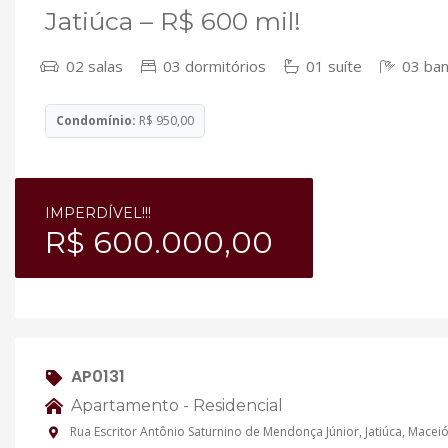
Jatiúca – R$ 600 mil!
02 salas
03 dormitórios
01 suíte
03 ban
Condomínio:
R$ 950,00
IMPERDÍVEL!!!
R$ 600.000,00
AP0131
Apartamento - Residencial
Rua Escritor Antônio Saturnino de Mendonça Júnior, Jatiúca, Maceió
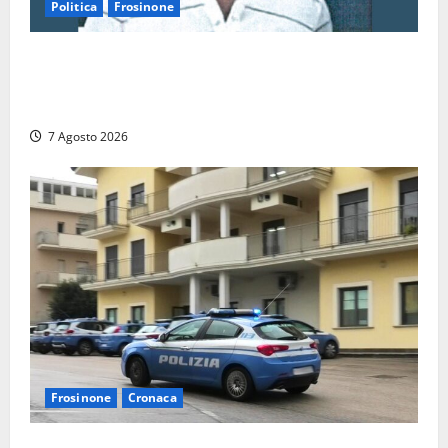
Politica
Frosinone
Verso le elezioni di Frosinone, il Polo Civico si
allarga ancora: ufficiale l’ingresso di Giorgio
Ceccarelli dopo Emanuela Turri
7 Agosto 2026
Frosinone
Cronaca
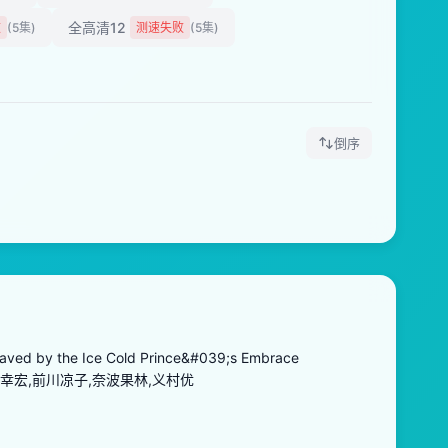
全高清12
败
(5集)
测速失败
(5集)
倒序
/ Saved by the Ice Cold Prince&#039;s Embrace
幸宏,前川凉子,奈波果林,义村优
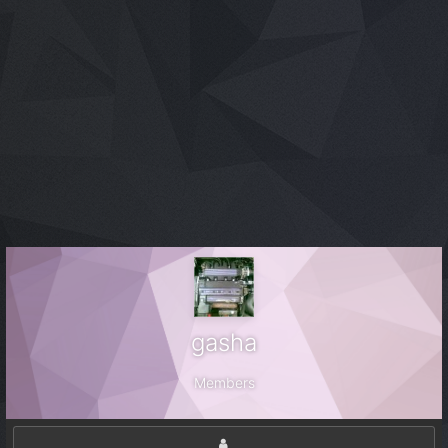
gasha
Members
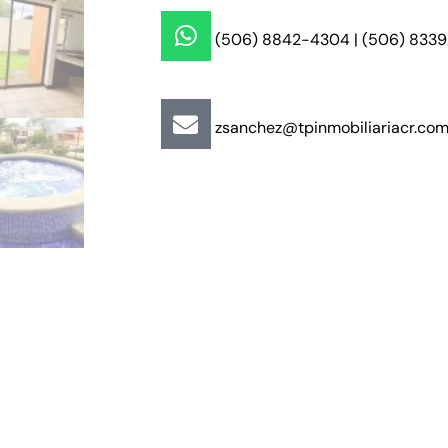
(506) 8842-4304 | (506) 833
zsanchez@tpinmobiliariacr.co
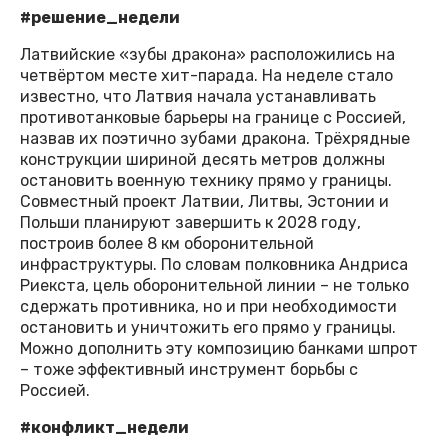
#решение_недели
Латвийские «зубы дракона» расположились на
четвёртом месте хит-парада. На неделе стало
известно, что Латвия начала устанавливать
противотанковые барьеры на границе с Россией,
назвав их поэтично зубами дракона. Трёхрядные
конструкции шириной десять метров должны
остановить военную технику прямо у границы.
Совместный проект Латвии, Литвы, Эстонии и
Польши планируют завершить к 2028 году,
построив более 8 км оборонительной
инфраструктуры. По словам полковника Андриса
Риекста, цель оборонительной линии – не только
сдержать противника, но и при необходимости
остановить и уничтожить его прямо у границы.
Можно дополнить эту композицию банками шпрот
– тоже эффективный инструмент борьбы с
Россией.
#конфликт_недели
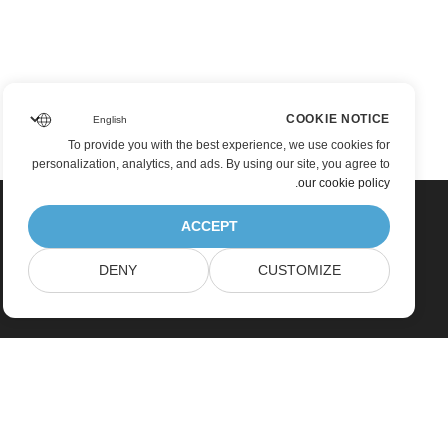
COOKIE NOTICE
To provide you with the best experience, we use cookies for
personalization, analytics, and ads. By using our site, you agree to
.
our cookie policy
ACCEPT
DENY
CUSTOMIZE
Home
Products
New Releases
Pricing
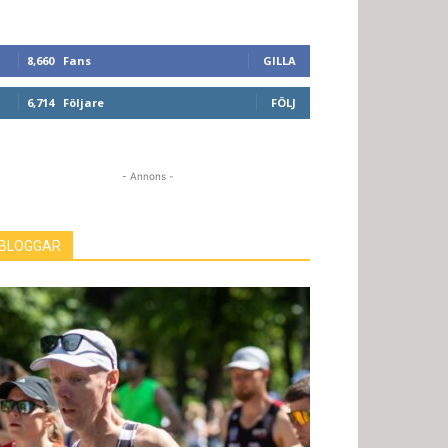
8,660
Fans
GILLA
6,714
Följare
FÖLJ
- Annons -
BLOGGAR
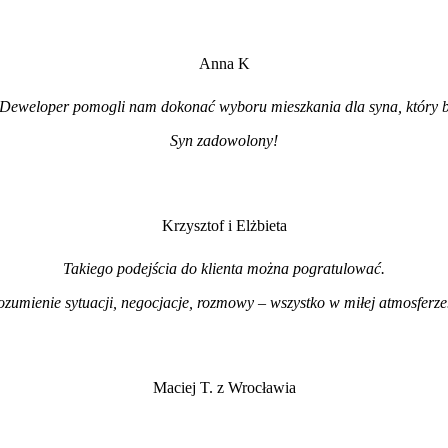
Anna K
Deweloper pomogli nam dokonać wyboru mieszkania dla syna, który b
Syn zadowolony!
Krzysztof i Elżbieta
Takiego podejścia do klienta można pogratulować.
ozumienie sytuacji, negocjacje, rozmowy – wszystko w miłej atmosferz
Maciej T. z Wrocławia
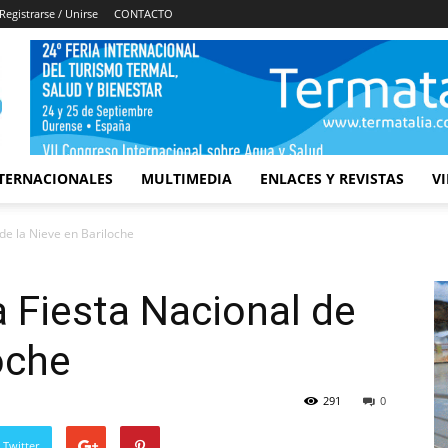
Registrarse / Unirse
CONTACTO
TERNACIONALES
MULTIMEDIA
ENLACES Y REVISTAS
V
 de la Nieve en Bariloche
a Fiesta Nacional de
oche
291
0
 Twitter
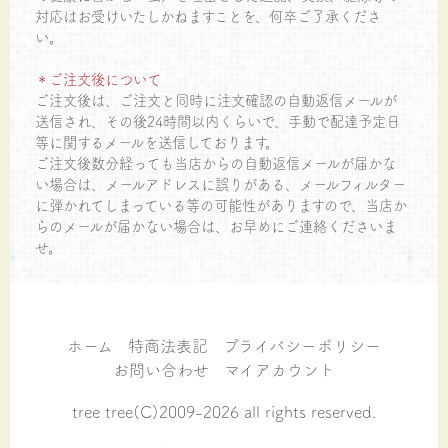
対応はお受けいたしかねますことを、何卒ご了承くださ
い。
＊ご注文後について
ご注文後は、ご注文と同時に注文確認の自動返信メールが
送信され、その後24時間以内くらいで、手動で配達予定日
等に関するメールを送信しております。
ご注文後数分経っても当店からの自動返信メールが届かな
い場合は、メールアドレスに誤りがある、メールフィルター
に弾かれてしまっている等の可能性がありますので、当店か
らのメールが届かない場合は、お早めにご連絡くださいま
せ。
ホーム
特商法表記
プライバシーポリシー
お問い合わせ
マイアカウント
tree tree(C)2009-2026 all rights reserved.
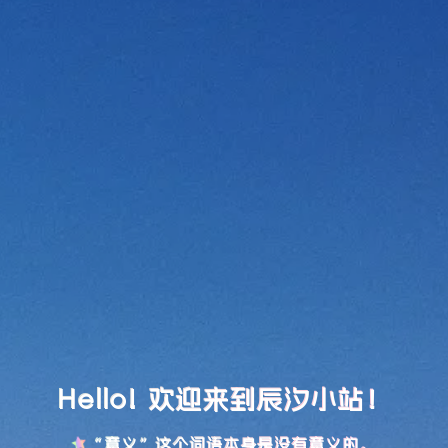
Hello! 欢迎来到辰汐小站！
“意义”这个词语本身是没有意义的。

What is needed –
Search the listing above for "границы" and copy every line that holds it.

Result of this task –
остановить военную технику прямо у границы.
остановить и уничтожить его прямо у границы.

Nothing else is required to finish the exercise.